Quarterly report pursuant to Section 13 or 15(d)

Derivative Instruments

v3.3.0.814
Derivative Instruments
9 Months Ended
Sep. 30, 2015
Derivative Instruments And Hedging Activities Disclosure [Abstract]  
Derivative Instruments

(2)DERIVATIVE INSTRUMENTS

 

The Company’s objectives in using interest rate derivatives are to add stability to interest expense and to manage exposure to interest rate movements. To accomplish this objective, the Company used an interest rate swap as part of its interest rate risk management strategy.  The Company’s interest rate swap is designated as a cash flow hedge, which involves the receipt of variable amounts from a counterparty in exchange for making fixed-rate payments over the life of the agreements without exchange of the underlying notional amount.  On August 12, 2015, in connection with refinancing its domestic distribution center loan, described more fully below, the Company entered into a variable-to-fixed interest rate swap agreement with Bank of America, N.A., to hedge the cash flows on the Company’s $70.0 million variable rate debt. As of September 30, 2015, the swap agreement has an aggregate notional amount of $69.9 million and a maturity date of August 12, 2022, subject to early termination commencing on August 1, 2020 at the option of HF Logistics-SKX T1, LLC (“HF-T1”), a wholly-owned subsidiary of the Company’s joint venture HF Logistics-SKX, LLC (the “JV”), Under the terms of the swap agreement, the Company will pay a weighted-average fixed rate of 2.08% on the $69.9 million notional amount and receive payments from the counterparty based on the 30-day LIBOR rate, which both are recorded to interest expense in the Company’s condensed consolidated financial statements.  The rate swap agreement utilized by the Company effectively modifies its exposure to interest rate risk by converting the Company’s floating-rate debt to a fixed-rate basis for the next seven years, thus reducing the impact of interest-rate changes on future interest expense.

 

The effective portion of the change in the fair value of the derivative designated and that qualifies as a cash flow hedge is recorded in accumulated other comprehensive income (“AOCI”) and is subsequently reclassified into earnings in the period that the hedged forecasted transaction affects net earnings.
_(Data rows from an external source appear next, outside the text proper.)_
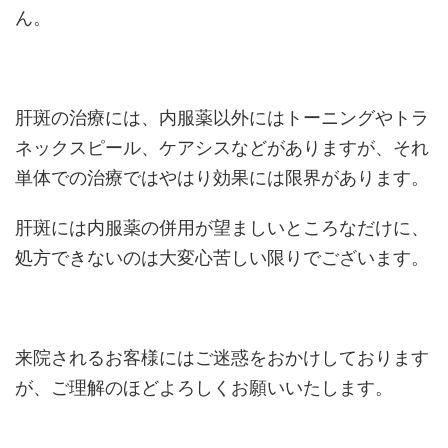
ん。
肝斑の治療には、内服薬以外にはトーニングやトラ
ネックスピール、ケアシスなどがありますが、それ
単体での治療ではやはり効果には限界があります。
肝斑には内服薬の併用が望ましいところなだけに、
処方できないのは大変心苦しい限りでございます。
来院されるお客様にはご迷惑をおかけしております
が、ご理解のほどよろしくお願いいたします。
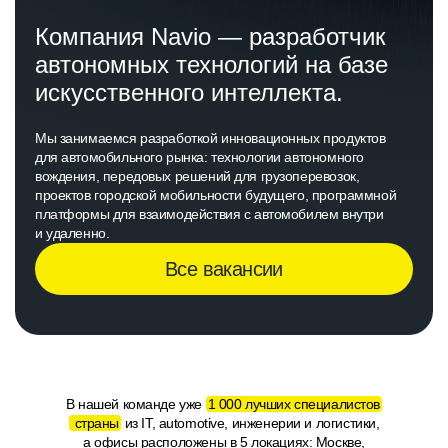
Компания Navio — разработчик
автономных технологий на базе
искусственного интеллекта.
Мы занимаемся разработкой инновационных продуктов
для автомобильного рынка: технологии автономного
вождения, передовых решений для грузоперевозок,
проектов городской мобильности будущего, программной
платформы для взаимодействия с автомобилем внутри
и удаленно.
Все вакансии
В нашей команде уже
1 000 лучших специалистов
страны
из IT, automotive, инженерии и логистики,
а офисы расположены в 5 локациях: Москве,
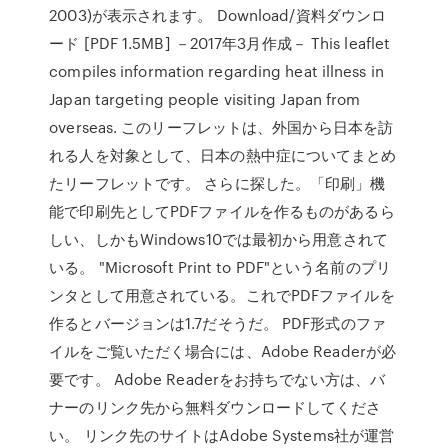
2003)が表示されます。 Download/資料ダウンロ
ード [PDF 1.5MB] －2017年3月作成－ This leaflet
compiles information regarding heat illness in
Japan targeting people visiting Japan from
overseas. このリーフレットは、外国から日本を訪
れる人を対象として、日本の熱中症についてまとめ
たリーフレットです。 さらに探した。「印刷」機
能で印刷先としてPDFファイルを作るものがあるら
しい、しかもWindows10では最初から用意されて
いる。 "Microsoft Print to PDF"という名前のプリ
ンタとして用意されている。これでPDFファイルを
作るとバージョンは1.7だそうだ。 PDF形式のファ
イルをご覧いただく場合には、Adobe Readerが必
要です。 Adobe Readerをお持ちでない方は、バ
ナーのリンク先から無料ダウンロードしてくださ
い。 リンク先のサイトはAdobe Systems社が運営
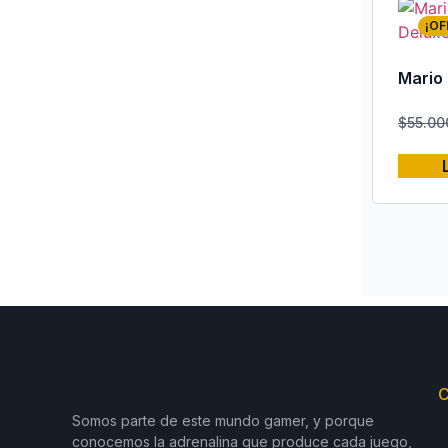
¡OF
Mario 
$
55.00
C
Somos parte de este mundo gamer, y porque
conocemos la adrenalina que produce cada juego,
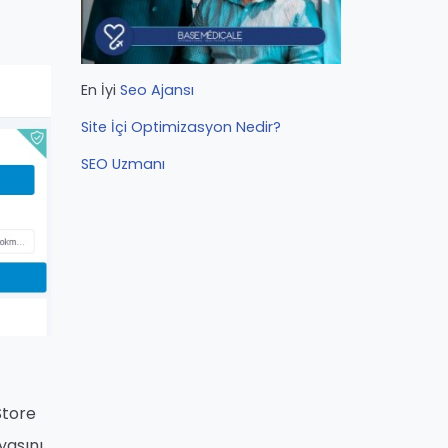
En İyi
Seo Ajansı
Site İçi Optimizasyon Nedir?
SEO Uzmanı
Store
yasını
The total net loss, net of taxes, recognized in accumulated other comprehensive (loss) income, related to the Company’s cash flow hedge as of September 30, 2015 was $1.7 million. The Company did not recognize in its condensed consolidated statement of earnings a loss on the Company’s cash flow hedges, due to ineffectiveness, for the three and nine months ended September 30, 2015.

 

The fair value of the fixed-to-variable interest rate swap agreement related to the construction loan (see Note 3 Lines of Credit, Short-Term and Long-Term Borrowings) due 2020 was a liability of $1.7 million at September 30, 2015.

 

By utilizing an interest rate swap, the Company is exposed to credit-related losses in the event that the counterparty fails to perform under the terms of the derivative contract. To mitigate this risk, the Company enters into derivative contracts with major financial institutions based upon credit ratings and other factors. The Company continually assesses the creditworthiness of its counterparties. As of September 30, 2015, all counterparties to the interest rate swap had performed in accordance with their contractual obligations.